I'm interested in becoming an ethical hacker someday. I've been reading articles saying the Python language is very popular in hacking activity because of the extent of its modules (including network).
Nowadays, lots of applications are web applications or mobile ones and the antivirus software make a great job removing malware written in C. Because of that I'm a bit confused. Is the knowledge of the C language important for the ethical hacker career?
Of course, you don't necessarily have to know C, or the given platform's Assembly (read: instruction set), but knowing them is a great help in figuring out many possible low-level vulnerabilities.
It is not the C language itself that matters, but rather the fact that in order to know C, one must first understand many fundamental computer principles, which is what allows you to then (ab)use them in any other language. You could learn about all of them in theory, but without ever practically experiencing them (which is what you achieve by programming in C), you may not be able to use them very efficiently or even realize where they're best applicable.
Similarly, you don't have to know the exact packet structure of networking protocols. However, if you do, you may suddenly be able to figure out ways to break something, which wouldn't ever occur to those who make, often incorrect, assumptions about how these protocols function solely based on their high-level experience.

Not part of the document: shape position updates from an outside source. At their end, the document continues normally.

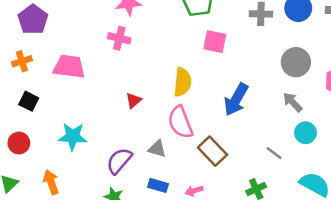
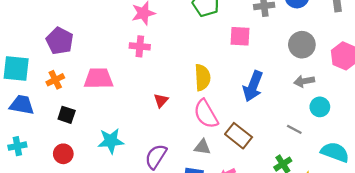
pink square: (215, 42) -> (240, 36), moved
gray arrow: (293, 102) -> (304, 81), turned -48
gray triangle: (157, 149) -> (202, 147), moved

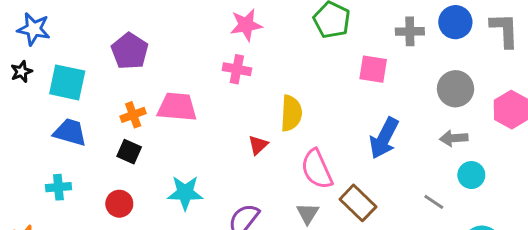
yellow semicircle: (202, 77) -> (291, 113), moved
orange cross: (55, 80) -> (133, 115), moved
gray triangle: (202, 147) -> (308, 213), turned 48

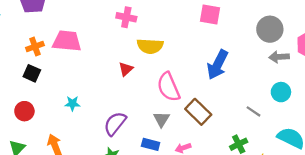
pink cross: (237, 69) -> (126, 17), moved
yellow semicircle: (291, 113) -> (150, 46), turned 90
gray arrow: (454, 138) -> (279, 57), moved
cyan star: (185, 193) -> (72, 103), size x0.6

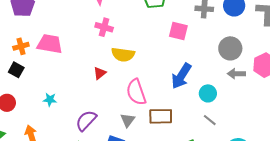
cyan circle: (281, 92) -> (208, 93), moved
brown rectangle: (198, 112) -> (161, 116), turned -50

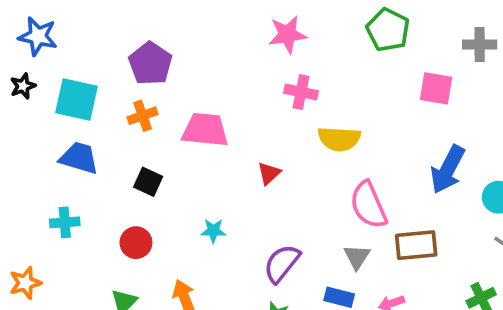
orange cross: (21, 46) -> (143, 116), moved
red triangle: (100, 73) -> (269, 173), moved

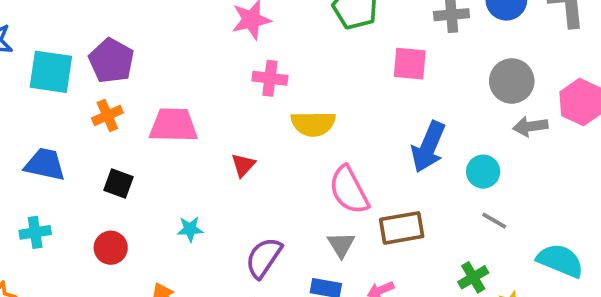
cyan square: (76, 99) -> (51, 72), moved

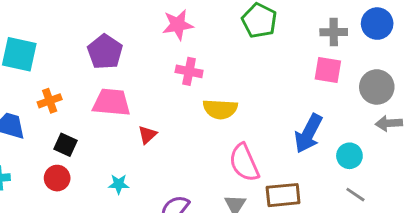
purple pentagon: (111, 61) -> (105, 52), moved
pink square: (410, 64) -> (328, 70), moved
orange cross: (107, 115) -> (50, 101), moved
red triangle: (243, 165) -> (147, 135), moved
red circle: (111, 248) -> (57, 178), moved

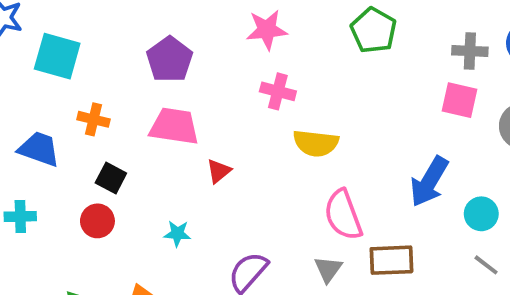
orange cross: (50, 101) -> (94, 119), turned 30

It depends what you want to do.
If you want to build tools that can be used to automate tasks that are often performed for ethical hacking (such as penetration testing, port scanning, SSL/TLS testing etc.), then Python can be used for this.
If you want to analyze code to look for bugs in packages that are widely deployed such as the Linux kernel, openssl, apache, etc. - many of these packages are written in C, so a solid understanding of C would be helpful for this.
In ethical hacking (and hacking in general), the more you know about software and hardware in general, the better off you are - keep in mind there's a lot of different solutions written in lots of different languages, running on lots of different hardware.
As most operating systems are written in C, it can definitiely be advantageous to at least be able to understand C code. Most OS modules are written in C and/or Assembly. From this, you can gather valuable intel on any bugs or exploits that may be present in the target OS's various modules.
Regardless of whether you hunt bugs or try to penetrate a system, at least some understanding of C can help you a lot.
In the same vein, knowing at least the more popular languages (Python, Java, C#) can be of immense help as well - lots of systems (including corporate solutions) are written in those languages.
Python does have its own advantages in the hacker toolbox - it gives you the ability to write exploits and programs rather quickly, and has a lot of libraries that can be used to roll your own EH/pentester toolset.
Information security consists many fields and career pathes. Answering your question depends on your goal and target. If you are interested in fields like reverse engineering, malware analysis, software vulnerability analysis and such fields knowing C is essential. But in fields like penetration testing, vulnerability scanning, network security and such fields Python is a good choice. On the other hand, consider that C is a main programming language, knowing C will help you to understand many details of software and system. Also Python is a handy popular language which will help you by providing useful libraries in security.
Python can be the toolset.
It is a high-level language that you can use to write proof-of-concepts, analyze datasets, etc, etc... Writing the same things in some lower-level language makes these things boresome, error-prone and less understandable for others.
C is the knowledge.
Only being literate in C, you can understand how data structures and algorithms are represented at the low level where the interesting stuff happens. Things like buffer overruns, stack corruptions and likes, cannot be understood (and even less, discovered and analyzed) without knowledge of C.
There are pros and cons to all languages, but it sounds like C fits your goals.
An interesting definition of "hacker" is someone who sees and understands the reality behind the abstractions. A butterknife is a very functional screwdriver. A locked door is a mechanical device with numerous components - for example it can be opened by taking the pins out of the hinges. Everything on a computer is just a series of numbers subject to precisely defined behavior. It doesn't matter how people assume or expect software to work, what matters is how it actually does work. If you understand it, you can often do unexpected things.
Assembly language gives the clearest picture and the most direct control over how a computer works, and at some point you might want to get a basic understanding of assembly just to understand computers better. However assembly is generally far too low level and too painful to program anything significant. Seriously. With rare exceptions, I do not recommend assembly as active productive language for programming. Definitely not a first language in any case.
The C language is a widely used and productive language, and aside from Assembly, it gives the closest view of the reality of how the computer works. C gives you the closest control over how the computer works. C is (or can be) a very fast language, a powerful language, but that comes at a cost. C is less friendly, and C makes it easy to make mistakes. Python "protects" you from shooting yourself in the foot in various ways, whereas C just obeys any strange or dangerous code you write. Python has some really neat features, but it hides what's happening under the hood. That's great if you don't want to know.